Towering over and smiling with this great group of friends in Atlanta. (Notice the “tall” one next to SBS is wearing heels.)

So SBS and I have been on the road quite a bit, and here’s the thing: I love, love, love meeting mother runners; listening to stories about victories (and occasional injuries); cheering at races; and hearing, “I’ve never felt this short before,” as somebody gets sandwiched between us for a picture. I am definitely not complaining about how fortunate I am to have this be my job.

But here’s the other thing: I suck at traveling. The actual act of extracting myself from my everyday life–packing, making sure the fridge is filled, playdates are made, flute lessons are remembered–then folding myself into a seat made for somebody who 5’4″ and hurtling through time zones with no snacks to be had unless I remembered them myself (not likely) is just extremely unpleasant. I try to make it better by remembering snacks, downloading podcasts (not our own), and trying to relax, but it doesn’t come easy. Sarah always talks about how well she slept on the flight; I can’t remember the last time I slept, unless you count about 10 neck-jerking minutes in a vague haze on the way home from Kansas City in March.

And coming home? Although the packing part is easier–if you brought it, bring it home–the actual re-entry is as bumpy as a typical plane landing in mountainous Denver. There is none of the unpacking time I used to enjoy, oh, 10 years ago, when I could kind of reset and realign with the routine. The kids often greet me as I drive down the street, and are with me, meltdowns and all, until my bedtime, which is often earlier than theirs when I return from a trip. Seriously, 8:15 isn’t too early when I’ve been on the road all day.

This looks fairly accurate, although these seats look more comfortable than ones I’ve seen lately.
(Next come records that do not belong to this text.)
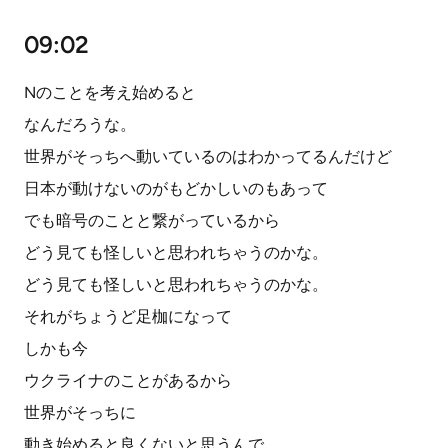
09:02
Nのことを考え始めると
なんだろうな。
世界がそっちへ動いているのはわかってるんだけど
日本が動けないのがもどかしいのもあって
でも暗号のことと繋がっているから
どう見ても怪しいと思われちゃうのかな。
どう見ても怪しいと思われちゃうのかな。
それがちょうど足枷になって
しかも今
ウクライナのことがあるから
世界がそっちに
動き始めると良くないと思うんで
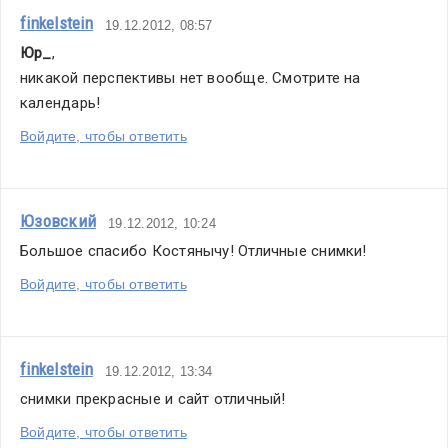
finkelstein
19.12.2012, 08:57
Юр_
,
никакой перспективы нет вообще. Смотрите на 
календарь!
Войдите, чтобы ответить
Юзовский
19.12.2012, 10:24
Большое спасибо Костянычу! Отличные снимки!
Войдите, чтобы ответить
finkelstein
19.12.2012, 13:34
снимки прекрасные и сайт отличный!
Войдите, чтобы ответить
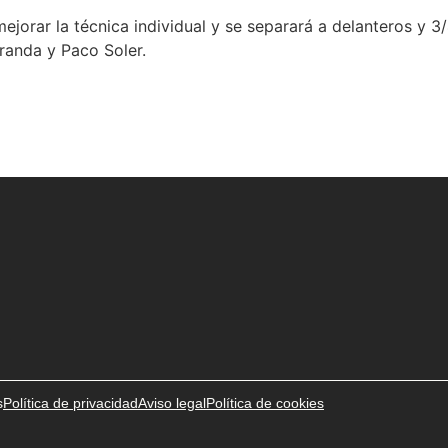
jorar la técnica individual y se separará a delanteros y 3/
randa y Paco Soler.
s
Política de privacidad
Aviso legal
Política de cookies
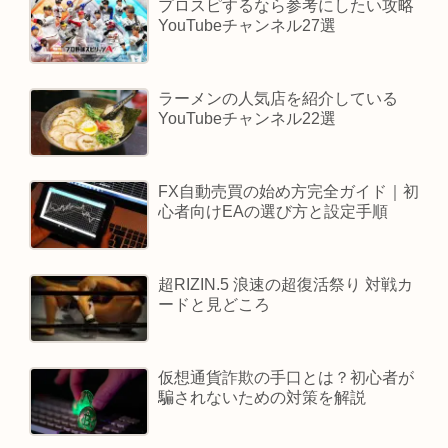
プロスピするなら参考にしたい攻略
YouTubeチャンネル27選
ラーメンの人気店を紹介している
YouTubeチャンネル22選
FX自動売買の始め方完全ガイド｜初
心者向けEAの選び方と設定手順
超RIZIN.5 浪速の超復活祭り 対戦カ
ードと見どころ
仮想通貨詐欺の手口とは？初心者が
騙されないための対策を解説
This jetting around takes a serious toll on my body and energy. Sarah is so much more resilient than I am; she got up Monday, this morning, after four whirlwind days in Minneapolis and sent out a boatload of shirt orders and then proceeded to have a crazy productive day. I could barely make my kids lunches, let alone conquer any work. I had one story due today, and thankfully, it was 90% done when I went to “work” on it. I had to print out at least four times to read it again and again make sure I didn’t forget a word. (Spelling and grammar check can only get you so far.)
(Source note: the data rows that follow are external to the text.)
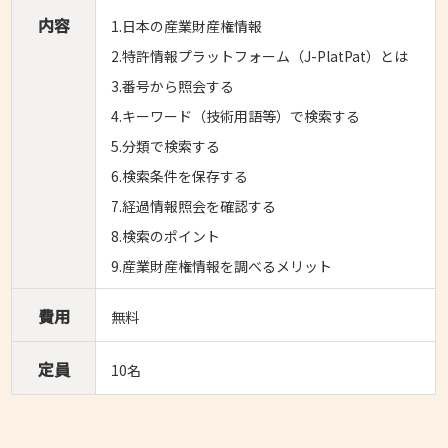
内容
1.日本の産業財産権情報
2.特許情報プラットフォーム（J-PlatPat）とは
3.番号から照会する
4.キーワード（技術用語等）で検索する
5.分類で検索する
6.検索条件を保存する
7.経過情報照会を確認する
8.検索のポイント
9.産業財産権情報を調べるメリット
費用
無料
定員
10名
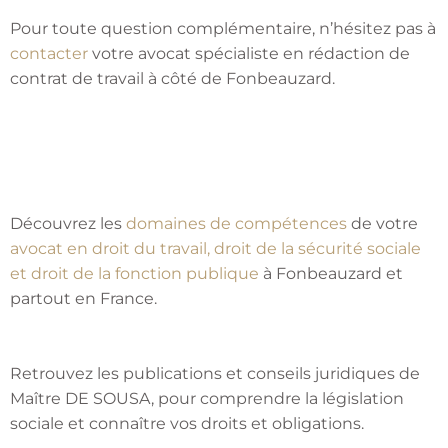
Pour toute question complémentaire, n’hésitez pas à
contacter
votre avocat spécialiste en rédaction de
contrat de travail à côté de Fonbeauzard.
Découvrez les
domaines de compétences
de votre
avocat en droit du travail, droit de la sécurité sociale
et droit de la fonction publique
à Fonbeauzard et
partout en France.
Retrouvez les publications et conseils juridiques de
Maître DE SOUSA, pour comprendre la législation
sociale et connaître vos droits et obligations.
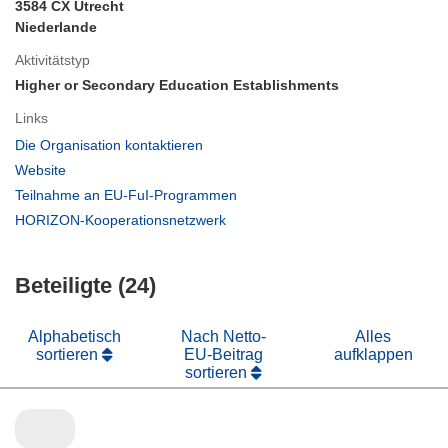
3584 CX Utrecht
Niederlande
Aktivitätstyp
Higher or Secondary Education Establishments
Links
(öffnet
Die Organisation kontaktieren
in
(öffnet
Website
neuem
in
(öffnet
Teilnahme an EU-FuI-Programmen
Fenster)
neuem
in
(öffnet
HORIZON-Kooperationsnetzwerk
Fenster)
neuem
in
Fenster)
neuem
Beteiligte (24)
Fenster)
Alphabetisch
Nach Netto-
Alles
sortieren
EU-Beitrag
aufklappen
sortieren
No matter how well I try to “pace myself” over a weekend, I always crash and feel like a zombie by the time I’m checking my bags to get home. Here’s what I feel like I do right:
1. Hydrate. Sarah and I are never without our Camelbak bottles filled with nuun.
2. Eat fairly well. We try to stock up on fruits and other good snacks like nuts for expos. Sure, there’s the occasional pound bag of pretzel M&M’s, but they’re consumed by both of us over the course of a couple of days. (Okay, I consume 80% of them, but it truly is a couple of days.) I try to eat a salad at least once a day and always opt for the veggie option (at a pizza place, at Subway) when possible.
3. Limit my alcohol. I definitely like a beer after being on my feet for the day, but it’s one beer, and I’m done.
4. Take probiotics. This is fairly new–I started about two weeks ago–but it’s working so far. Need to keep the intestines happy and things moving along instead of feeling clogged, so to speak.

Here’s what I can use help on:
1. Sleep. I know I need at least 8 hours, and try to get that. But I like to sleep in fresh air and my own bed, not a air conditioner that hums on and off and a bed that just doesn’t feel quite right.
2. Pacing myself. No matter how hard I try to pace my AMR weekends the way I know I should race, I get so excited that I think I use up all my energy on the first day/mile. Say I have 20 candles of energy to burn and we’re doing stuff for 2.5 days; I should burn about 8, and 8, then 4. Instead, I go about 17, then 2, then 1. Same way I think I can run 8-minute splits for a half-marathon, even though I’ve been training at a 9:30 pace.
3. Being more engaged when I get home. I know my kids and husband have missed me, but all I can think about is taking care of myself.

Although this post is definitely self-centered–waah! help me travel!–what I’m asking for isn’t very different than what any runner who travels for an important race needs. Namely, to minimize the disturbances on their diet, sleep, and mentality so they can bring out the best in themselves. So I’m turning to you, readers, for ideas you use or have heard about for making traveling easier. How do you minimize the turbulence, so to speak, when you travel?